• ACTION ITEM: Every entry must be transcribed exactly. Pictures are not part of the copy.

(Collected data)
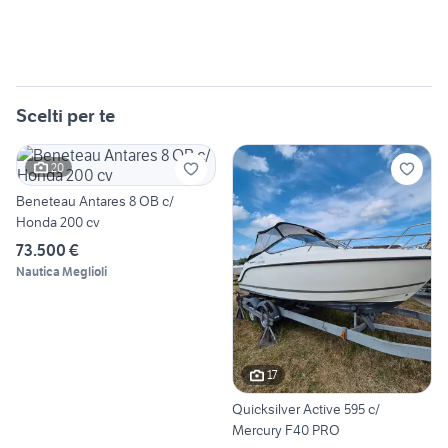
Scelti per te
20
Beneteau Antares 8 OB c/
Honda 200 cv
73.500 €
Nautica Meglioli
17
Quicksilver Active 595 c/
Mercury F40 PRO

• FINAL ANSWER:
Scelti per te
20
Beneteau Antares 8 OB c/
Honda 200 cv
73.500 €
Nautica Meglioli
17
Quicksilver Active 595 c/
Mercury F40 PRO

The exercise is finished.